* [Dataset records]:
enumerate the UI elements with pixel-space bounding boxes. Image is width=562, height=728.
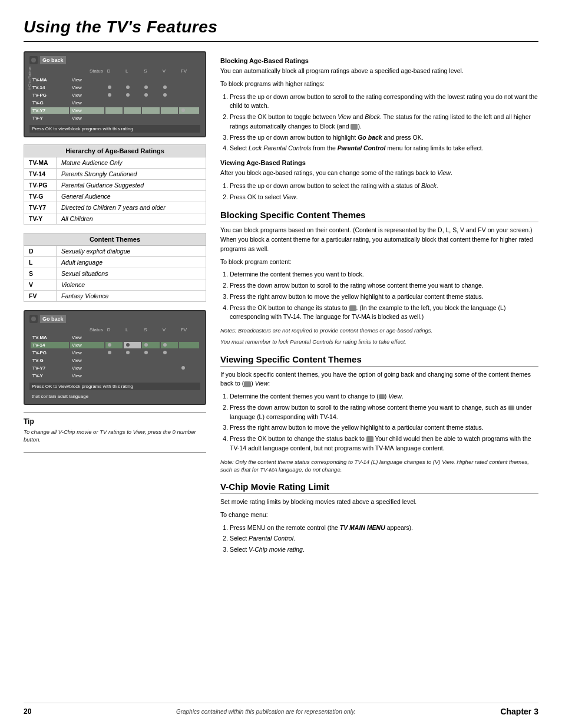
tv-screen-1: Go back Status DLSVFV V-Chip Ratings TV-… bbox=[24, 51, 206, 137]
viewing-content-steps: Determine the content themes you want to… bbox=[220, 392, 538, 453]
content-code: V bbox=[24, 279, 57, 291]
table-row: TV-PG Parental Guidance Suggested bbox=[24, 180, 206, 191]
blocking-content-to-block: To block program content: bbox=[220, 258, 538, 267]
left-column: Go back Status DLSVFV V-Chip Ratings TV-… bbox=[24, 51, 206, 559]
page-title: Using the TV's Features bbox=[24, 18, 538, 42]
viewing-age-steps: Press the up or down arrow button to sel… bbox=[220, 182, 538, 202]
content-desc: Violence bbox=[57, 279, 206, 291]
table-row: TV-Y7 Directed to Children 7 years and o… bbox=[24, 202, 206, 213]
age-table: Hierarchy of Age-Based Ratings TV-MA Mat… bbox=[24, 144, 206, 225]
age-code: TV-Y bbox=[24, 213, 57, 225]
list-item: Press the up or down arrow button to hig… bbox=[230, 133, 538, 143]
list-item: Press the OK button to change its status… bbox=[230, 304, 538, 322]
blocking-content-intro: You can block programs based on their co… bbox=[220, 226, 538, 253]
table-row: TV-G General Audience bbox=[24, 191, 206, 202]
list-item: Press the OK button to toggle between Vi… bbox=[230, 113, 538, 131]
right-column: Blocking Age-Based Ratings You can autom… bbox=[220, 51, 538, 559]
list-item: Select V-Chip movie rating. bbox=[230, 545, 538, 555]
table-row: TV-14 Parents Strongly Cautioned bbox=[24, 169, 206, 180]
tv-screen-1-table: Status DLSVFV V-Chip Ratings TV-MAView T… bbox=[29, 67, 200, 123]
age-desc: Parental Guidance Suggested bbox=[57, 180, 206, 191]
age-code: TV-14 bbox=[24, 169, 57, 180]
age-code: TV-MA bbox=[24, 157, 57, 169]
tv-screen-1-title: Go back bbox=[40, 56, 66, 64]
age-desc: General Audience bbox=[57, 191, 206, 202]
list-item: Press OK to select View. bbox=[230, 193, 538, 202]
age-code: TV-G bbox=[24, 191, 57, 202]
list-item: Determine the content themes you want to… bbox=[230, 270, 538, 279]
blocking-content-steps: Determine the content themes you want to… bbox=[220, 270, 538, 322]
page-footer: 20 Graphics contained within this public… bbox=[24, 703, 538, 716]
list-item: Press the up or down arrow button to sel… bbox=[230, 182, 538, 191]
tv-screen-1-press-ok: Press OK to view/block programs with thi… bbox=[29, 125, 200, 133]
vchip-intro: Set movie rating limits by blocking movi… bbox=[220, 498, 538, 507]
content-code: S bbox=[24, 268, 57, 279]
viewing-age-heading: Viewing Age-Based Ratings bbox=[220, 159, 538, 166]
viewing-content-intro: If you block specific content themes, yo… bbox=[220, 370, 538, 389]
viewing-age-intro: After you block age-based ratings, you c… bbox=[220, 169, 538, 178]
vchip-to-change: To change menu: bbox=[220, 510, 538, 520]
tv-screen-2-press-ok: Press OK to view/block programs with thi… bbox=[29, 383, 200, 390]
content-table-heading: Content Themes bbox=[24, 233, 206, 246]
tip-section: Tip To change all V-Chip movie or TV rat… bbox=[24, 412, 206, 453]
content-desc: Adult language bbox=[57, 257, 206, 268]
content-code: L bbox=[24, 257, 57, 268]
table-row: TV-MA Mature Audience Only bbox=[24, 157, 206, 169]
viewing-content-note: Note: Only the content theme status corr… bbox=[220, 458, 538, 474]
list-item: Determine the content themes you want to… bbox=[230, 392, 538, 401]
list-item: Press the down arrow button to scroll to… bbox=[230, 403, 538, 422]
content-table: Content Themes D Sexually explicit dialo… bbox=[24, 233, 206, 302]
blocking-age-to-block: To block programs with higher ratings: bbox=[220, 80, 538, 89]
age-desc: Parents Strongly Cautioned bbox=[57, 169, 206, 180]
page: Using the TV's Features Go back Status D… bbox=[0, 0, 562, 728]
footer-chapter: Chapter 3 bbox=[500, 707, 538, 716]
age-table-heading: Hierarchy of Age-Based Ratings bbox=[24, 145, 206, 157]
age-desc: All Children bbox=[57, 213, 206, 225]
age-desc: Directed to Children 7 years and older bbox=[57, 202, 206, 213]
content-desc: Fantasy Violence bbox=[57, 291, 206, 302]
table-row: V Violence bbox=[24, 279, 206, 291]
footer-center-text: Graphics contained within this publicati… bbox=[176, 709, 356, 715]
list-item: Select Parental Control. bbox=[230, 534, 538, 543]
main-content: Go back Status DLSVFV V-Chip Ratings TV-… bbox=[24, 51, 538, 559]
blocking-content-heading: Blocking Specific Content Themes bbox=[220, 210, 538, 222]
vchip-heading: V-Chip Movie Rating Limit bbox=[220, 482, 538, 494]
tv-screen-2-press-ok2: that contain adult language bbox=[29, 393, 200, 400]
blocking-content-note2: You must remember to lock Parental Contr… bbox=[220, 338, 538, 345]
content-code: D bbox=[24, 246, 57, 257]
list-item: Select Lock Parental Controls from the P… bbox=[230, 144, 538, 153]
tv-screen-2-title: Go back bbox=[40, 315, 66, 323]
list-item: Press MENU on the remote control (the TV… bbox=[230, 523, 538, 533]
table-row: FV Fantasy Violence bbox=[24, 291, 206, 302]
blocking-age-steps: Press the up or down arrow button to scr… bbox=[220, 93, 538, 154]
table-row: S Sexual situations bbox=[24, 268, 206, 279]
tv-screen-2: Go back Status DLSVFV TV-MAView TV-14Vie… bbox=[24, 310, 206, 405]
list-item: Press the up or down arrow button to scr… bbox=[230, 93, 538, 111]
blocking-age-heading: Blocking Age-Based Ratings bbox=[220, 57, 538, 64]
age-desc: Mature Audience Only bbox=[57, 157, 206, 169]
age-code: TV-Y7 bbox=[24, 202, 57, 213]
content-code: FV bbox=[24, 291, 57, 302]
vchip-steps: Press MENU on the remote control (the TV… bbox=[220, 523, 538, 555]
blocking-age-intro: You can automatically block all program … bbox=[220, 67, 538, 76]
table-row: D Sexually explicit dialogue bbox=[24, 246, 206, 257]
content-desc: Sexual situations bbox=[57, 268, 206, 279]
viewing-content-heading: Viewing Specific Content Themes bbox=[220, 354, 538, 367]
age-code: TV-PG bbox=[24, 180, 57, 191]
table-row: TV-Y All Children bbox=[24, 213, 206, 225]
content-desc: Sexually explicit dialogue bbox=[57, 246, 206, 257]
table-row: L Adult language bbox=[24, 257, 206, 268]
tip-text: To change all V-Chip movie or TV ratings… bbox=[24, 428, 206, 444]
list-item: Press the right arrow button to move the… bbox=[230, 292, 538, 302]
list-item: Press the OK button to change the status… bbox=[230, 434, 538, 453]
list-item: Press the down arrow button to scroll to… bbox=[230, 281, 538, 291]
tv-screen-2-table: Status DLSVFV TV-MAView TV-14View TV-PGV… bbox=[29, 325, 200, 380]
list-item: Press the right arrow button to move the… bbox=[230, 423, 538, 433]
tip-label: Tip bbox=[24, 417, 206, 426]
footer-page-number: 20 bbox=[24, 707, 31, 716]
blocking-content-note1: Notes: Broadcasters are not required to … bbox=[220, 327, 538, 334]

* [ASSIGNED TASK]:
Whenever "vchip" occurs in a line above, copy that line.

* [WRITTEN ANSWER]:
vchip-intro: Set movie rating limits by blocking movi… bbox=[220, 498, 538, 507]
vchip-to-change: To change menu: bbox=[220, 510, 538, 520]
vchip-heading: V-Chip Movie Rating Limit bbox=[220, 482, 538, 494]
vchip-steps: Press MENU on the remote control (the TV… bbox=[220, 523, 538, 555]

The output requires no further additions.